ITU–T is studying the relationship between cloud computing and big data in view of requirements and capabilities. Recommendation ITU–T X.1600 on “Security framework for cloud computing” matches security threats with mitigation techniques, and the future standardization of the described threat-mitigation techniques is expected to incorporate big data use cases. A previous report in the Technology Watch series advocated the use of privacy-enhancing technologies as a means to implement the “privacy by design” principle, which is of course of great interest to big data applications.
With a worldwide membership comprising governments, telecommunication operators, equipment manufacturers, and academia and research institutes, ITU is ideally positioned to review current practices in the use of aggregated datasets and to develop related technical standards and policies.
ITU has been accelerating its efforts to increase interoperability in electronic health applications in areas such as the exchange of health data and the design of personal health systems. With the boom in personal and wearable “connected health” and fitness products in mind, standardization could enable a smart wristband, say, to exchange data securely with a smartwatch of a different make (uninhibited by vendor or manufacturer boundaries). Big data analytics would then have the ability to integrate the data streams collected from different devices and pinpoint results that could trigger actions beneficial to health.
After doubling the efficiency of its Emmy-winning predecessor, Recommendation ITU–T H.265 is on track to become the web’s leading video codec. Considering multimedia’s significant share in total Internet traffic, the automatic analysis of digital image, audio and video data is an area to be monitored closely from the big data perspective.

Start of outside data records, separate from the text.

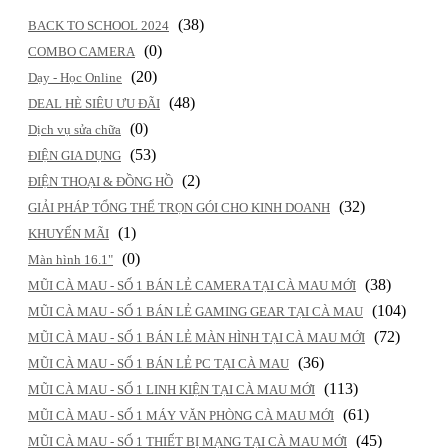
(38)
BACK TO SCHOOL 2024
(0)
COMBO CAMERA
(20)
Dạy - Học Online
(48)
DEAL HÈ SIÊU ƯU ĐÃI
(0)
Dịch vụ sửa chữa
(53)
ĐIỆN GIA DỤNG
(2)
ĐIỆN THOẠI & ĐỒNG HỒ
(32)
GIẢI PHÁP TỔNG THỂ TRỌN GÓI CHO KINH DOANH
(1)
KHUYẾN MÃI
(0)
Màn hình 16.1"
(38)
MŨI CÀ MAU - SỐ 1 BÁN LẺ CAMERA TẠI CÀ MAU MỚI
(104)
MŨI CÀ MAU - SỐ 1 BÁN LẺ GAMING GEAR TẠI CÀ MAU
(72)
MŨI CÀ MAU - SỐ 1 BÁN LẺ MÀN HÌNH TẠI CÀ MAU MỚI
(36)
MŨI CÀ MAU - SỐ 1 BÁN LẺ PC TẠI CÀ MAU
(113)
MŨI CÀ MAU - SỐ 1 LINH KIỆN TẠI CÀ MAU MỚI
(61)
MŨI CÀ MAU - SỐ 1 MÁY VĂN PHÒNG CÀ MAU MỚI
(45)
MŨI CÀ MAU - SỐ 1 THIẾT BỊ MẠNG TẠI CÀ MAU MỚI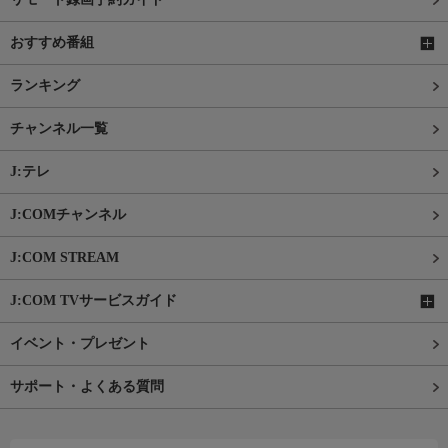
おすすめ番組
ランキング
チャンネル一覧
J:テレ
J:COMチャンネル
J:COM STREAM
J:COM TVサービスガイド
イベント・プレゼント
サポート・よくある質問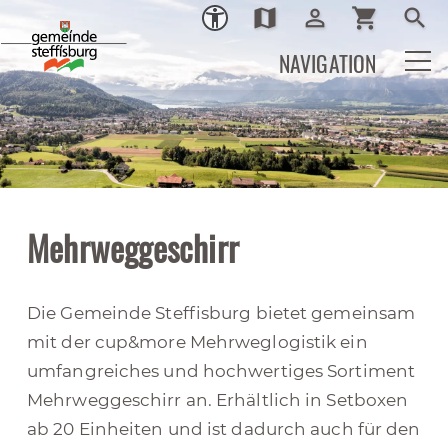
map
person_outline
shopping_cart
search
Ortsplan
Login
Warenkor
Such
NAVIGATION
Mehrweggeschirr
Die Gemeinde Steffisburg bietet gemeinsam
mit der cup&more Mehrweglogistik ein
umfangreiches und hochwertiges Sortiment
Mehrweggeschirr an. Erhältlich in Setboxen
ab 20 Einheiten und ist dadurch auch für den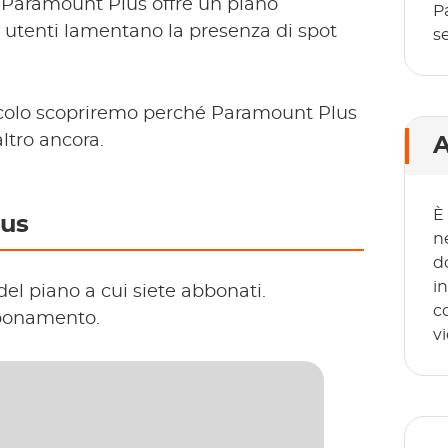
. Paramount Plus offre un piano
P
 utenti lamentano la presenza di spot
s
rticolo scopriremo perché Paramount Plus
ltro ancora.
A
È
lus
n
d
i
del piano a cui siete abbonati.
c
bbonamento.
v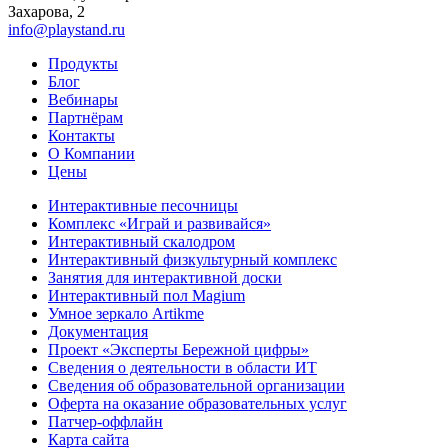
Захарова, 2
info@playstand.ru
Продукты
Блог
Вебинары
Партнёрам
Контакты
О Компании
Цены
Интерактивные песочницы
Комплекс «Играй и развивайся»
Интерактивный скалодром
Интерактивный физкультурный комплекс
Занятия для интерактивной доски
Интерактивный пол Magium
Умное зеркало Artikme
Документация
Проект «Эксперты Бережной цифры»
Сведения о деятельности в области ИТ
Сведения об образовательной организации
Оферта на оказание образовательных услуг
Патчер-оффлайн
Карта сайта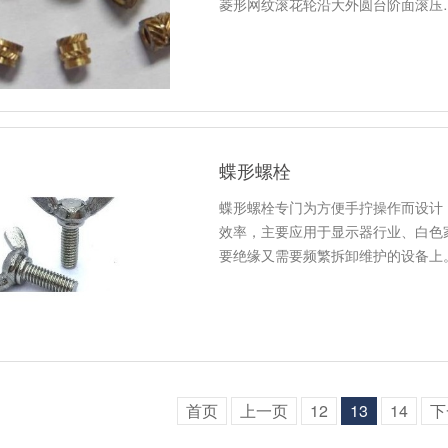
菱形网纹滚花轮沿大外圆台阶面滚压
蝶形螺栓
蝶形螺栓专门为方便手拧操作而设计
效率，主要应用于显示器行业、白色
要绝缘又需要频繁拆卸维护的设备上
首页
上一页
12
13
14
下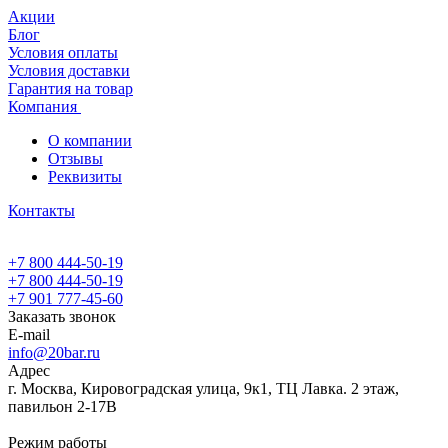
Акции
Блог
Условия оплаты
Условия доставки
Гарантия на товар
Компания
О компании
Отзывы
Реквизиты
Контакты
+7 800 444-50-19
+7 800 444-50-19
+7 901 777-45-60
Заказать звонок
E-mail
info@20bar.ru
Адрес
г. Москва, Кировоградская улица, 9к1, ТЦ Лавка. 2 этаж,
павильон 2-17В
Режим работы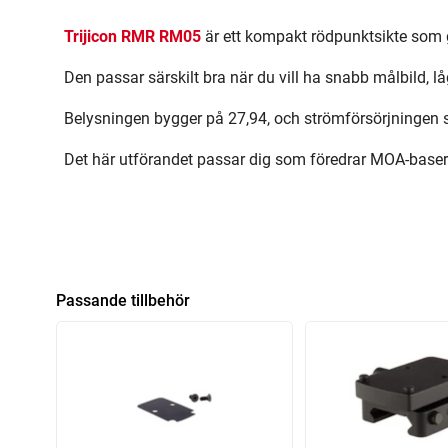
Trijicon RMR RM05
är ett kompakt rödpunktsikte som g
Den passar särskilt bra när du vill ha snabb målbild, l
Belysningen bygger på 27,94, och strömförsörjningen sk
Det här utförandet passar dig som föredrar MOA-baser
Passande tillbehör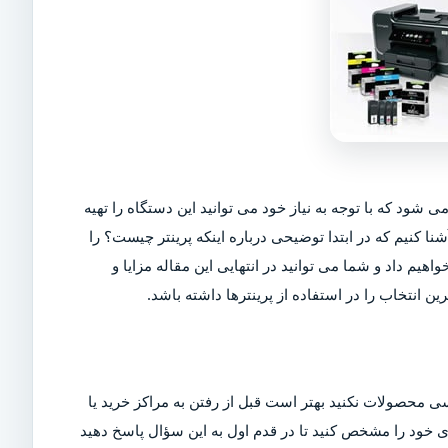
ی شود که با توجه به نیاز خود می توانید این دستگاه را تهیه
شنا کنیم که در ابتدا توضیحی درباره اینکه پرینتر چیست؟ را
اهیم داد و شما می توانید در انتهایی این مقاله مزایا و
ین انتخاب را در استفاده از پرینترها داشته باشد.
ی محصولات نکنید بهتر است قبل از رفتن به مراکز خرید یا
ربری خود را مشخص کنید تا در قدم اول به این سؤال پاسخ دهید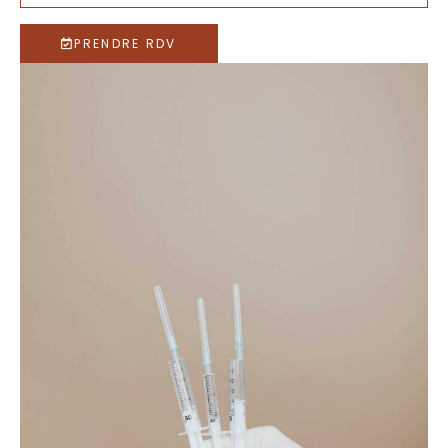
PRENDRE RDV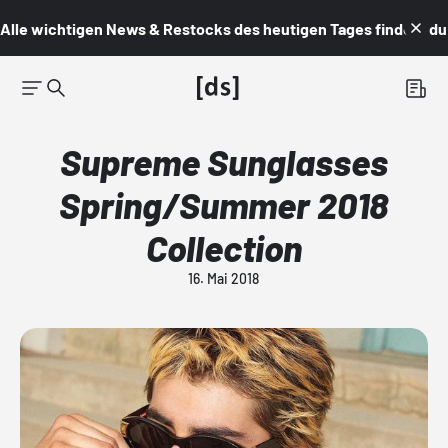
Alle wichtigen News & Restocks des heutigen Tages findest du i
Supreme Sunglasses
Spring/Summer 2018
Collection
16. Mai 2018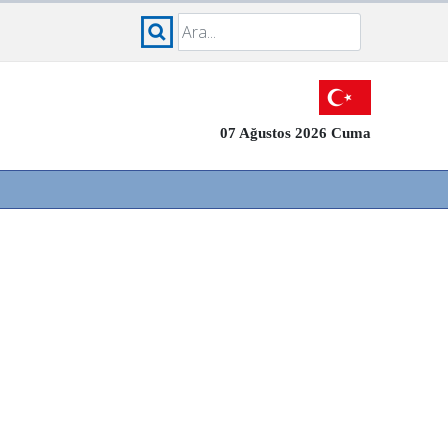
07 Ağustos 2026 Cuma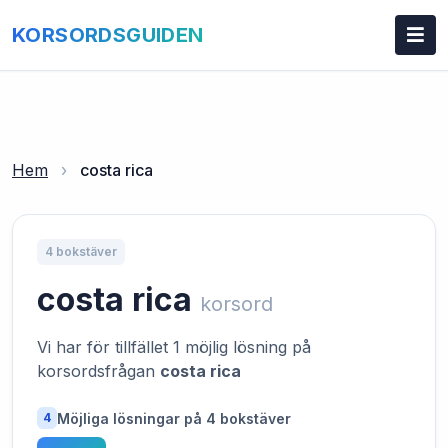
KORSORDSGUIDEN
Hem
›
costa rica
4 bokstäver
costa rica
korsord
Vi har för tillfället 1 möjlig lösning på
korsordsfrågan
costa rica
Möjliga lösningar på 4 bokstäver
4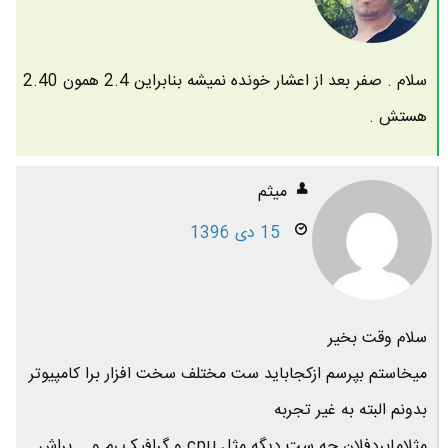
سلام . صفر بعد از اعشار خونده نمیشه بنابراین 2.4 همون 2.40
هستش .
میثم
15 دی 1396
سلام وقت بخیر
میخاستم بپرسم ازکجاباید ست مختلف سخت افزار برا کامپیوتر
بدونم البته به غیر تجربه
مثلامابردفلان چه ست دیگه مثل cpu و گرافیک رم و .. براش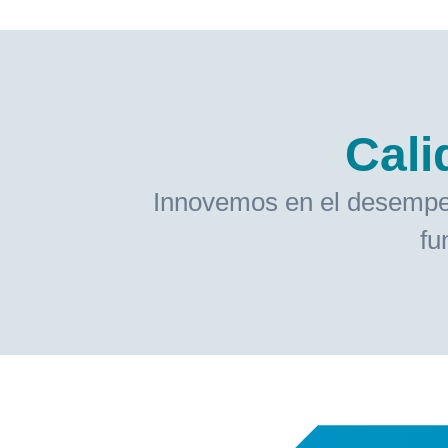
Cali
Innovemos en el desempeño,
fu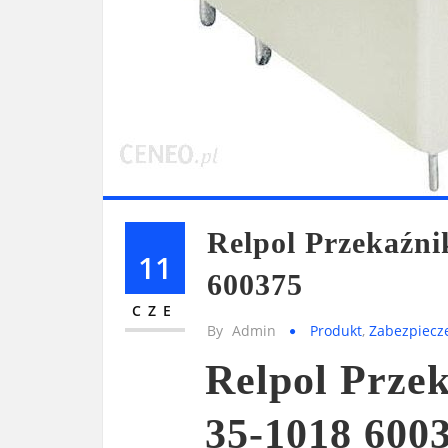
Relpol Przekaźn
11
600375
CZE
By
Admin
Produkt
,
Zabezpiecz
Relpol Prze
35-1018 600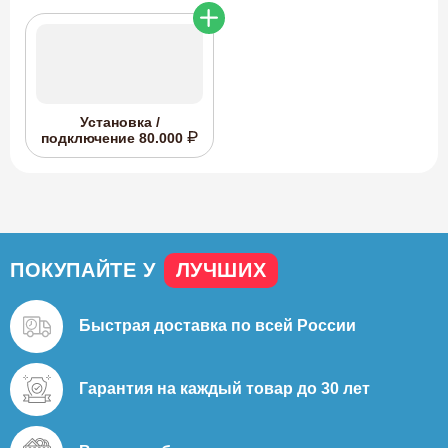
Установка /
подключение
80.000
ПОКУПАЙТЕ У
ЛУЧШИХ
Быстрая доставка
по всей России
Гарантия на каждый
товар до 30 лет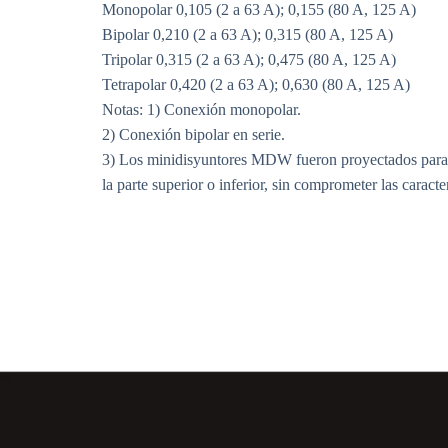
Monopolar 0,105 (2 a 63 A); 0,155 (80 A, 125 A)
Bipolar 0,210 (2 a 63 A); 0,315 (80 A, 125 A)
Tripolar 0,315 (2 a 63 A); 0,475 (80 A, 125 A)
Tetrapolar 0,420 (2 a 63 A); 0,630 (80 A, 125 A)
Notas: 1) Conexión monopolar.
2) Conexión bipolar en serie.
3) Los minidisyuntores MDW fueron proyectados para fac
la parte superior o inferior, sin comprometer las caract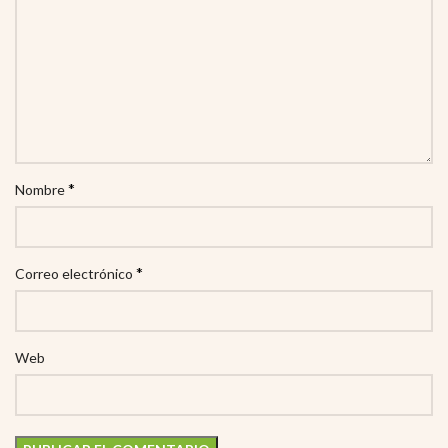
*
Nombre
*
Correo electrónico
Web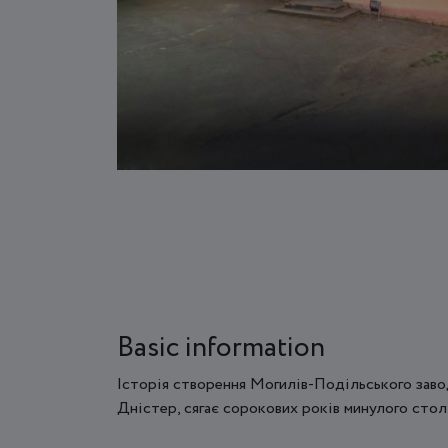
Basic information
Історія створення Могилів-Подільського завод
Дністер, сягає сорокових років минулого стол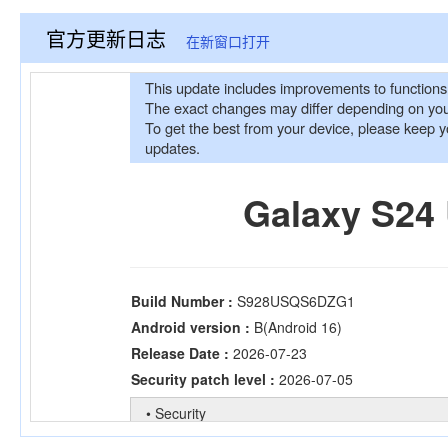
官方更新日志
在新窗口打开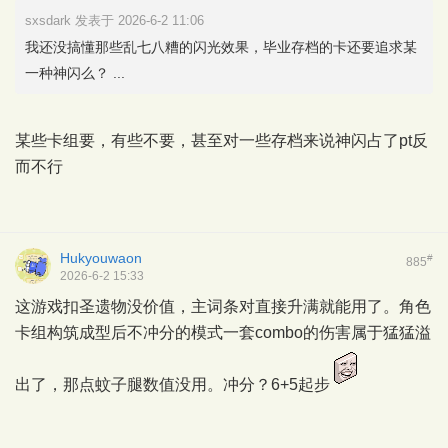
sxsdark 发表于 2026-6-2 11:06
我还没搞懂那些乱七八糟的闪光效果，毕业存档的卡还要追求某
一种神闪么？ ...
某些卡组要，有些不要，甚至对一些存档来说神闪占了pt反
而不行
Hukyouwaon
#
885
2026-6-2 15:33
这游戏扣圣遗物没价值，主词条对直接升满就能用了。角色
卡组构筑成型后不冲分的模式一套combo的伤害属于猛猛溢
出了，那点蚊子腿数值没用。冲分？6+5起步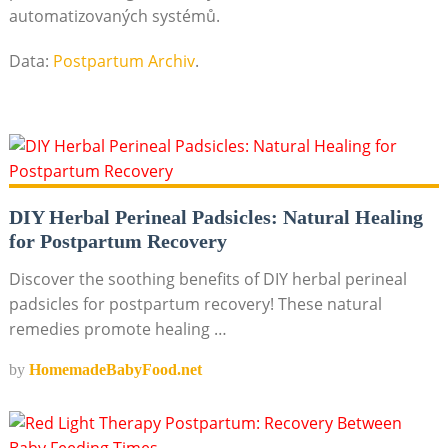
automatizovaných systémů.
Data:
Postpartum Archiv
.
DIY Herbal Perineal Padsicles: Natural Healing
for Postpartum Recovery
Discover the soothing benefits of DIY herbal perineal
padsicles for postpartum recovery! These natural
remedies promote healing …
by
HomemadeBabyFood.net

The open data movement is maturing, in emerging economies as well as in highly industrialized countries. With a number of interoperability and policy challenges to be faced, it is opportune for ITU to embrace and advance the cause of open data — in partnership with the many open data champions within and outside its membership. From the standards angle, this might include the development of requirements for data reporting, and mechanisms for the publication, distribution and discovery of datasets.
More work is needed to fully understand the potential of big data, and ITU should further examine the challenges and opportunities related to big data in the ICT sector.